▶ _What is required_
Verbatim transcription with images omitted: return the entries below in full.

Records contained in a dataset
——

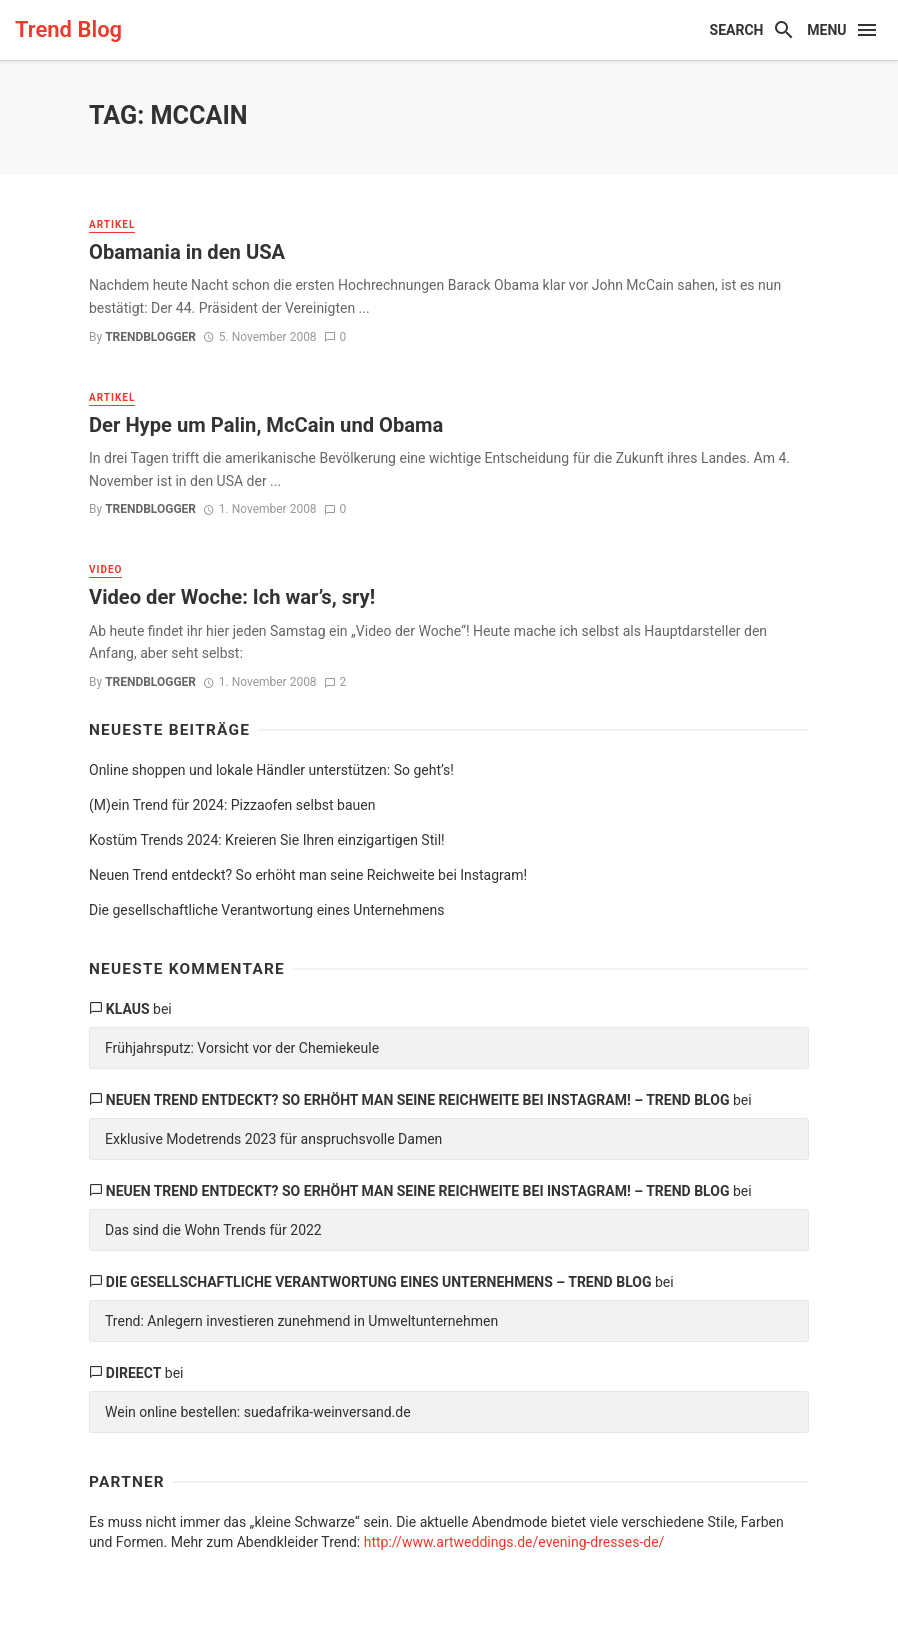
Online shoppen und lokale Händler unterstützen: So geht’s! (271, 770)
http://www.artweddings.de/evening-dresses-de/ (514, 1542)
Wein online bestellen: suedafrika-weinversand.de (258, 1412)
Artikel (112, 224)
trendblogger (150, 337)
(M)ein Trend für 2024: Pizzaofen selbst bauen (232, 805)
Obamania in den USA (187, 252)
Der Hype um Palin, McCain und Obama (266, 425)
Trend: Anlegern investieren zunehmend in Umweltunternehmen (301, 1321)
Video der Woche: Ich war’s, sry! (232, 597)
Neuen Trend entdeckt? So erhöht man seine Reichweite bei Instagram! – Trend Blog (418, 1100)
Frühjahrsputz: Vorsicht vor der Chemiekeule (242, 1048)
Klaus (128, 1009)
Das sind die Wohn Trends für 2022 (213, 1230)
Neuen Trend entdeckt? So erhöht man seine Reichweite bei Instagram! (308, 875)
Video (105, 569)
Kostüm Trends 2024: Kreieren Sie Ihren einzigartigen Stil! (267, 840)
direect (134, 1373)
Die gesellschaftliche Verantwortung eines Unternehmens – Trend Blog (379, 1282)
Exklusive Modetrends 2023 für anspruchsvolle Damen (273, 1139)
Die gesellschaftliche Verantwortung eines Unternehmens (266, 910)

——

▶ _Solution to the exercise_
Online shoppen und lokale Händler unterstützen: So geht’s! (271, 770)
http://www.artweddings.de/evening-dresses-de/ (514, 1542)
Wein online bestellen: suedafrika-weinversand.de (258, 1412)
Artikel (112, 224)
trendblogger (150, 337)
(M)ein Trend für 2024: Pizzaofen selbst bauen (232, 805)
Obamania in den USA (187, 252)
Der Hype um Palin, McCain und Obama (266, 425)
Trend: Anlegern investieren zunehmend in Umweltunternehmen (301, 1321)
Video der Woche: Ich war’s, sry! (232, 597)
Neuen Trend entdeckt? So erhöht man seine Reichweite bei Instagram! – Trend Blog (418, 1100)
Frühjahrsputz: Vorsicht vor der Chemiekeule (242, 1048)
Klaus (128, 1009)
Das sind die Wohn Trends für 2022 (213, 1230)
Neuen Trend entdeckt? So erhöht man seine Reichweite bei Instagram! (308, 875)
Video (105, 569)
Kostüm Trends 2024: Kreieren Sie Ihren einzigartigen Stil! (267, 840)
direect (134, 1373)
Die gesellschaftliche Verantwortung eines Unternehmens – Trend Blog (379, 1282)
Exklusive Modetrends 2023 für anspruchsvolle Damen (273, 1139)
Die gesellschaftliche Verantwortung eines Unternehmens (266, 910)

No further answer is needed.